Say what you want about the journalistic principles of the New York Post; that headline was brilliant. They used it to describe what happened when a JetBlue pilot went off his head (that is, I believe, the technical term) and potentially tried to take down a plane he was supposed to be safely flying to Las Vegas.
According to reports, Captain Clayton Osborn got to his flight from New York to Sin City much later than usual. Apparently, the destination was part of the problem. He reportedly started talking about religion as soon as he got on the bird, muttering about the sinfulness of the town where they were meant to land.
Now, I’m sorry. I have sympathy for those whose minds are less than sound, be it temporarily or permanently (Lord knows I’ve had my doubts about my own). And I have faith, however I may wrestle with it. But if you get on a plane and start talking about religion? One of us is getting off said plane before it taxis to the runway, knowwhatI’msayin’?
At the controls, Capt. Osborn apparently told air traffic controllers to be quiet. In the air, he shut down some of the stuff that was supposed to be turned on, including the lights inside the cockpit. And then he told his co-pilot that “things just don’t matter” and “we need to take a leap of faith.”
“We’re not going to Vegas,” he said.
Now. If you’re going to tell me my flight isn’t going to where I thought it was going, then the next thing you say had better be, “We’re going to Hawaii instead.” This guy? This guy didn’t really specify where they were going instead.
But then the captain made a mistake that foiled his plan. He left the cockpit. And the co-pilot? Locked him out.
This is getting so good, right?
Our boy Osborn then went alternately speaking calmly with the flight crew and rampaging about the cabin, yelling stuff and grabbing flight attendants in ways most captains have never grabbed a flight attendant before (and that’s saying something). So the co-pilot got on the intercom – because at this point I guess the cat’s out of the bag and everyone pretty much knows they’ve got a problem – and told basically everybody on the plane to restrain Capt. Osborn.
Flight Team Avenger! Go! Provided you’ve understood a single word of what was just said on the piece of crap intercom!
In true post-9/11 American fashion, a bunch of people jumped on the dude – who was pretty big, as I understand, and was ranting about bombs and Al Qaeda, from what I’ve read. It kind of seems like he wasn’t yelling that he was going to be the Al Qaeda bomber guy… more like he was scared someone else was going to be. But still, I’d prefer that those words not be used in-flight.
And you have to ask yourself: what would I do if I were on that plane? The general consensus among myself and those I’ve talked with about this is that everything would be on the table. Mixed martial arts, biting, hair-pulling… hanging onto a leg while he drags us down the aisle… all options and very likely to be employed.
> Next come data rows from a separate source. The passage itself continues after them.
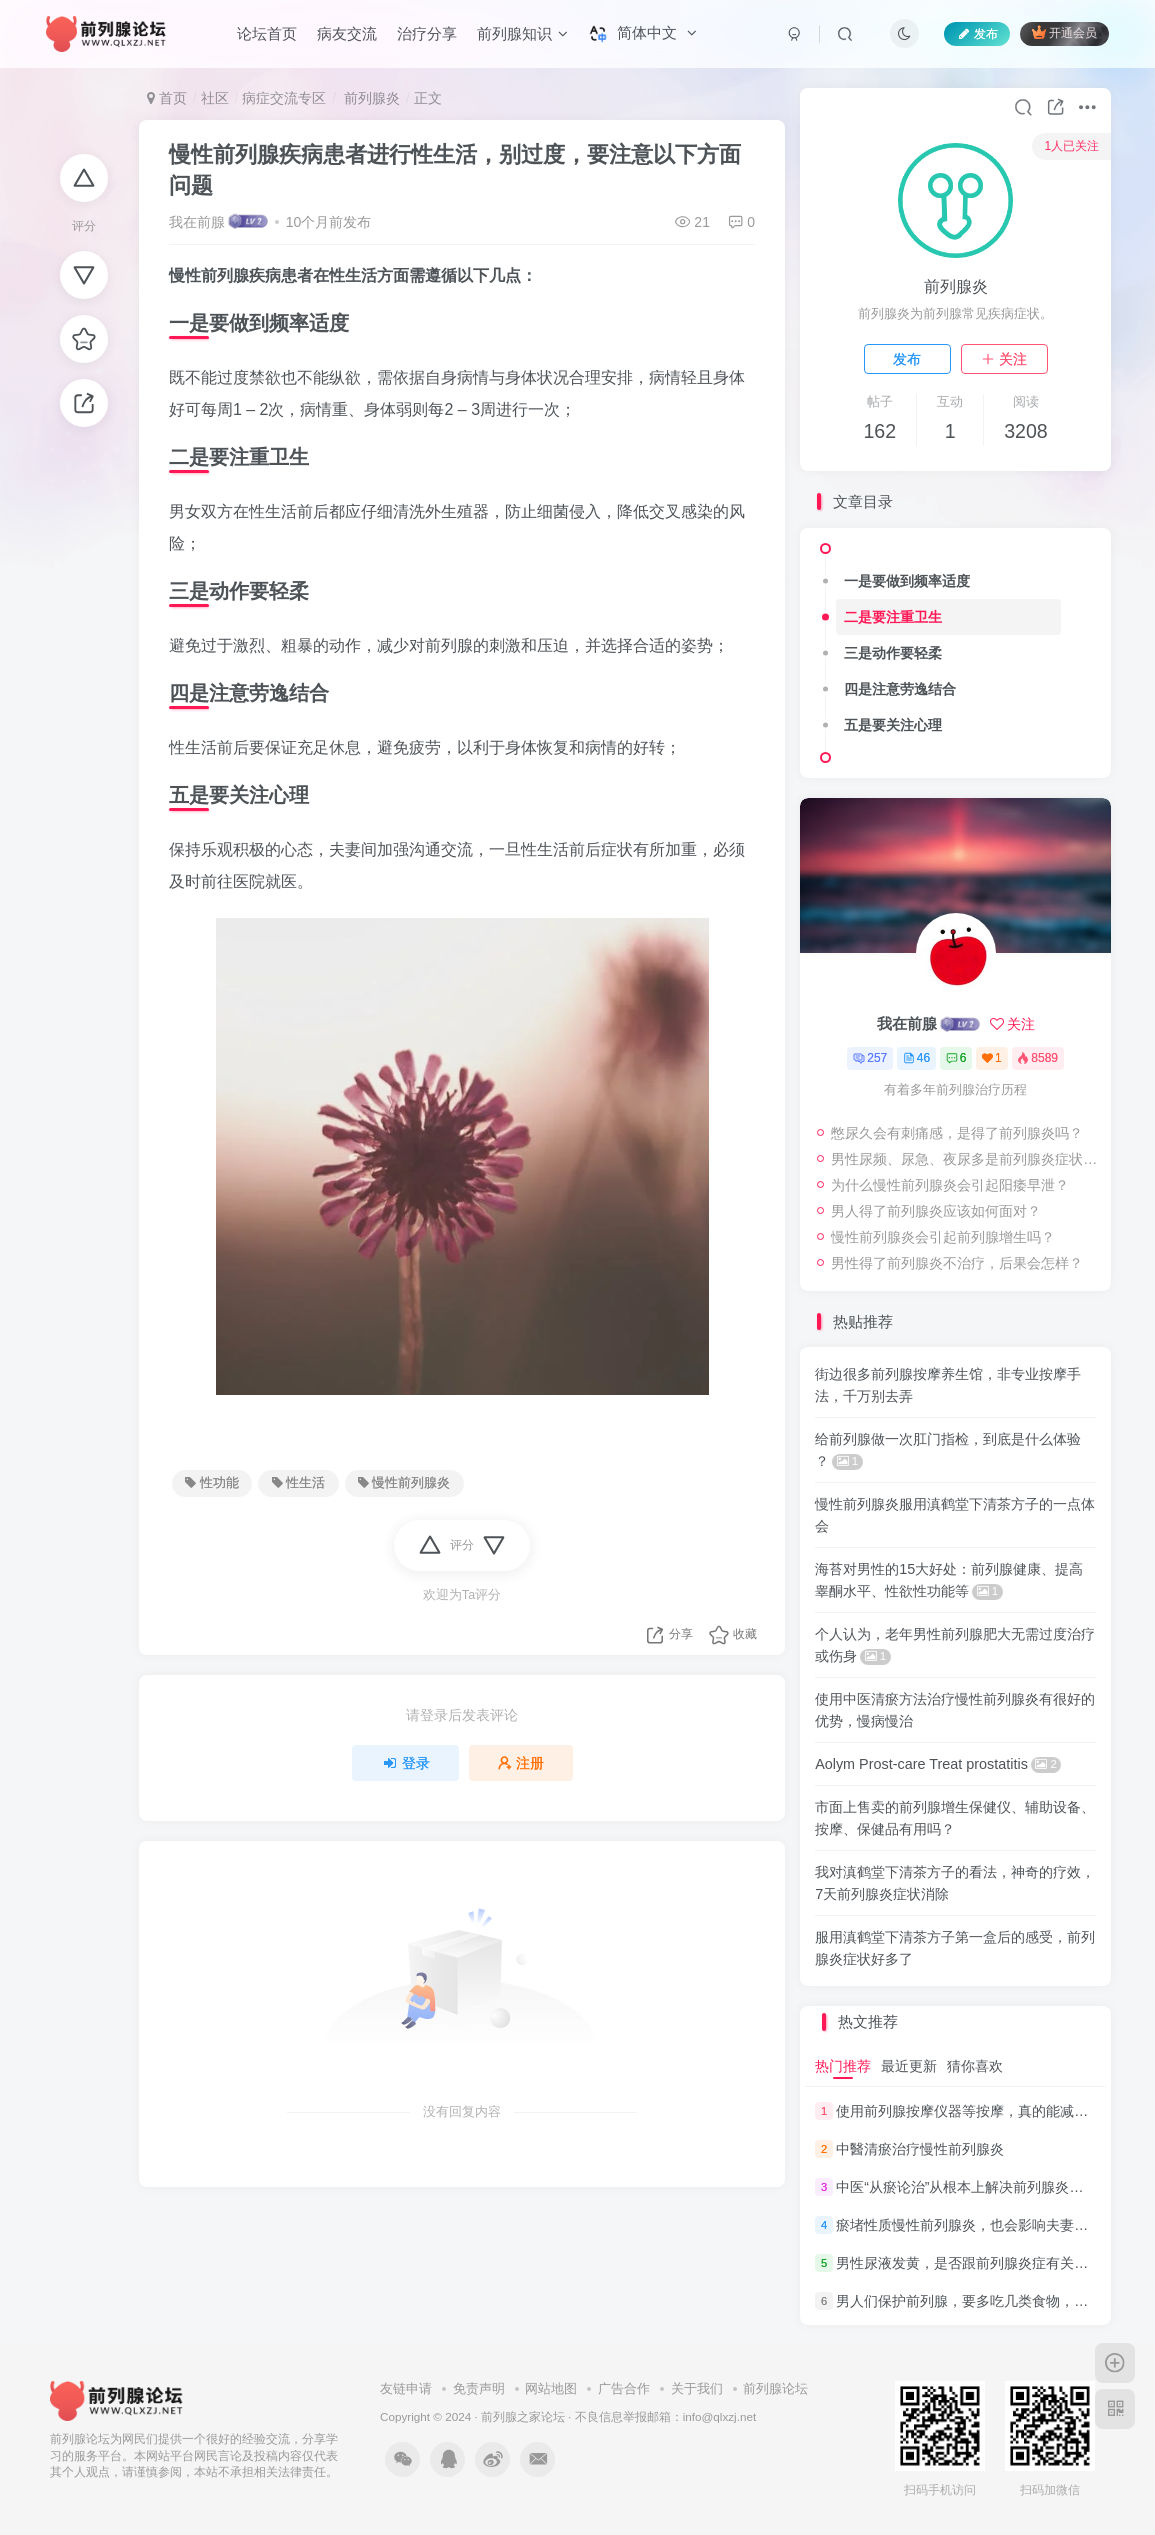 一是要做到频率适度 (907, 581)
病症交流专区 (284, 98)
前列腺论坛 (775, 2388)
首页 (167, 98)
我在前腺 (197, 222)
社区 (215, 98)
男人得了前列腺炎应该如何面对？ (936, 1211)
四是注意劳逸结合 (900, 689)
There’s video of this whole thing, by the way, taken by a passengers. It’s hard to hear what’s going on toward the front of the plane, but you can see a bunch of people standing in the aisle and leaning on their seats.
http://www.youtube.com/watch?v=RvqvXhXwMbw
Kind of makes you realize there’s not a whole lot of room to wrestle a guy to the floor on a plane. Nothing on the little Cartoon Card O’ In-Flight Problem Solving demonstrates how to take down a deranged captain. Oh, and in case this hasn’t become, like, really, really obvious, there was no federal air marshal on this particular flight.
There was, however, an off-duty pilot deadheading back from wherever he had been. And so he went up to the cockpit and took over, landing the plane at its diversion point: the not-so-Vegasy city of Amarillo, Texas.
Once on the ground, Captain Crazypants gets taken down by the feds, all the while screaming and hollering about Iraq and Israel. Just randomly yelling out the names of countries we’re kind of allied with but sort of kind of quietly not very comfortable around. And then… and then he yells, “Oh, I’m so distraught!”
Watch and listen (sorry if there’s an ad first):
http://www.youtube.com/watch?v=KvaQHEea2Yw
Alright, wait.
Wait… is this…?
Are you…?
Are you, like, Will Ferrell in a costume, or something?
Is Ashton Kutcher on this flight? Are we being punk’d? Who yells, “Iraq! Israel! Oh, I’m so distraught!” while actually being distraught? How is the next thing he says not “He punted Baxter!” or “Milk was a bad choice!”?
(I’m quoting Anchorman starring Will Ferrell, in case you’re completely lost. You should see it. It’s awesome. And there’s gonna be a sequel, and I’m not groaning with dread. So that’s a hearty endorsement.)
Amazingly, nobody was badly hurt in this whole endeavor, and also the plane stayed in the air until it landed completely properly and not even a little bit on fire. What are the odds that you’ll have an off-duty pilot deadheading on your flight right when an on-duty pilot loses his mind? Not very high, to my way of thinking.
Luck, be a lady tonight. Get those passengers to Vegas – every one of ’em’s gonna hit the jackpot.